The key to creating a ghost image is that the two beams are correlated via quantum mechanics (remember, they start off as the same beam). It turns out that if you know the intensity of the first beam that passes through the object, the distribution of the second beam in space, and the mathematical relationship that describes how the beams are correlated, you can combine that information and get a pretty good image.

The new research in Physical Review A was carried out by Hongchao Liu from the University of Birmingham in the UK. The project was inspired by a talk he attended on electron quantum optics given by Jean-Marc Berroir in 2014. The field of quantum optics explores how photons interact with matter and gave birth to the laser, among other technologies. The new field of electron quantum optics is like quantum optics, but the photons are replaced by electrons. Electrons have mass, electric charge, and other properties that are different than photons, but it turns out that they can be used to image and study matter in some similar ways.

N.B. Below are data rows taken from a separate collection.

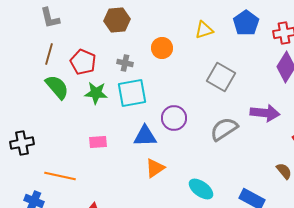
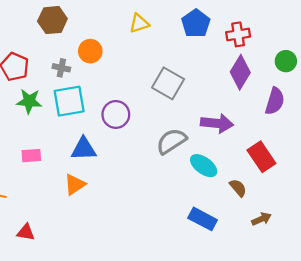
yellow triangle: (204, 30) -> (139, 23), moved
orange circle: (162, 48) -> (90, 51), moved
purple circle: (174, 118) -> (116, 114), moved
orange triangle: (155, 168) -> (75, 185), moved
cyan ellipse: (201, 189) -> (204, 166), moved

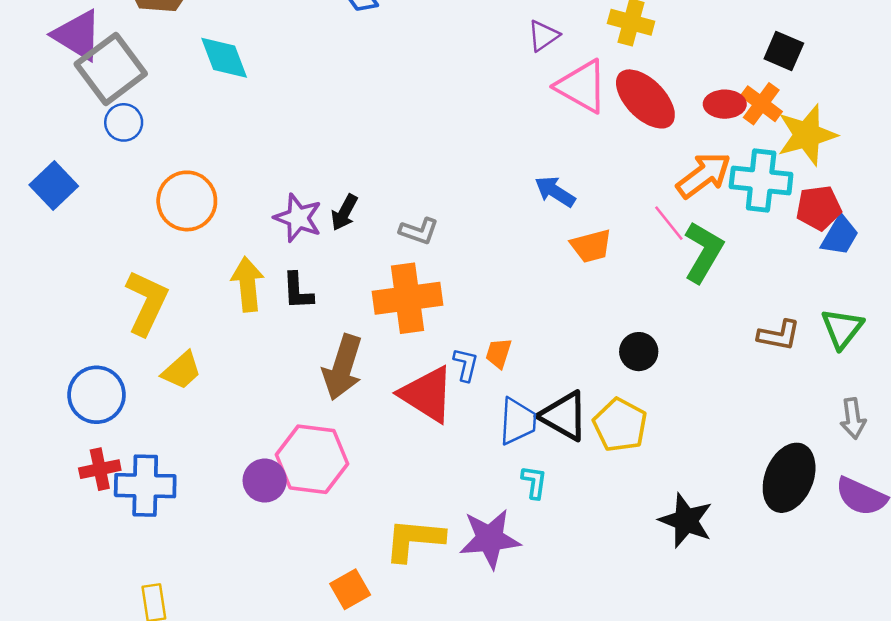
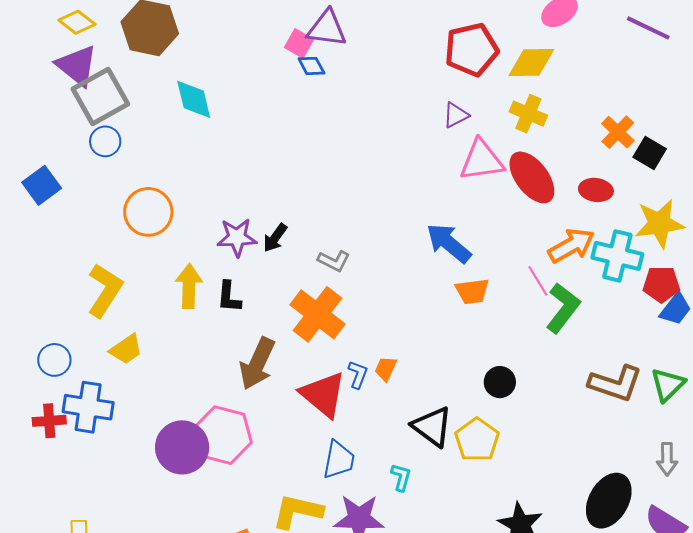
pink triangle: (582, 86) -> (482, 160), turned -45
orange cross: (761, 104) -> (618, 132), moved
blue arrow: (555, 192) -> (449, 243), size x1.4
purple star: (298, 218) -> (237, 237), turned -30
orange cross: (408, 298) -> (317, 314), turned 38
brown L-shape: (779, 335) -> (615, 384), size x1.5
blue circle: (97, 395) -> (54, 360), size x0.7
blue trapezoid: (518, 421) -> (339, 460), moved
purple circle: (265, 481) -> (182, 447), size x1.5
blue cross: (145, 486) -> (88, 407), moved

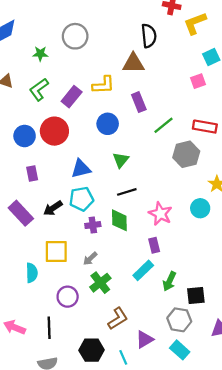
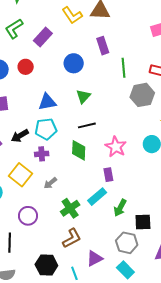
yellow L-shape: (103, 85) -> (72, 15), moved, turned 55
green line: (163, 125) -> (124, 68), turned -60
red circle: (54, 131) -> (26, 67), size x0.6
purple cross: (93, 225) -> (42, 154), moved
yellow square: (56, 251) -> (20, 175), turned 35
green cross: (100, 283) -> (70, 208), moved

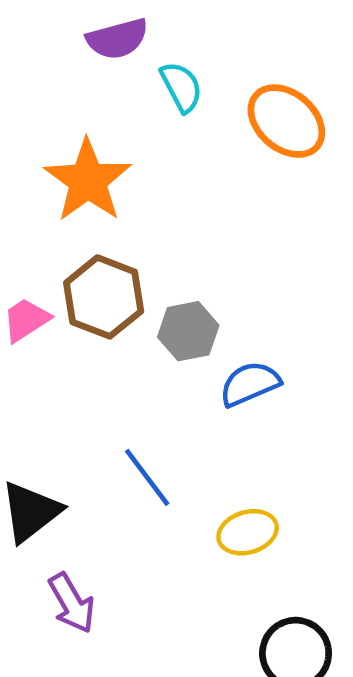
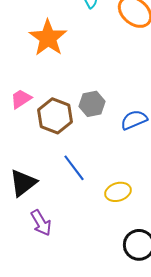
brown hexagon: (104, 297) -> (55, 116), moved
blue semicircle: (250, 384) -> (134, 120), moved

The talk inspired Liu to consider the correlation differences between photons and electrons, or more generally, between bosons (e.g. photons) and fermions (e.g. electrons and protons), in the context of ghost imaging. No one has been able to create a ghost image with fermions yet, but it should be possible. Although the “light” source and optical elements would be different, the overall structure would be the same. The resulting image would also be different. Photons produce a bright image on a dark background. Electrons would produce a dark image on a bright background.

Using mathematical analysis and computer simulations, Liu explored the differences between ghost imaging with bosons and fermions. In particular, he compared their correlation functions, the physics that describes how two beams are linked. As a result of this process he discovered some important behavioral differences between particles in the two types of beams. Based on these differences, he was able to provide some recommendations on optimizing the data processing to get the best quality images. It turns out that this is much more straightforward for bosons than it is for fermions.

Liu is eagerly awaiting the first dark ghost image. About six weeks ago a group of researchers from Australian National University released a preprint paper on ghost imaging experiments with helium-4. Although not yet published in a peer-reviewed journal, this paper describes using helium-4 to create a ghost image, the first one ever formed using particles with mass. Like photons, helium-4 is a boson. However, Liu points out, helium-3 is a fermion. It probably won’t be long before ghost imaging is done with fermions, he says. When the time comes, his work should help experimentalists make the most of the information they capture.

If you haven’t been inspired by the Halloween costumes already in stores, why not grab a friend and make your own this year? I guarantee you’ll be the only ghosts inspired by electron quantum optics at the party!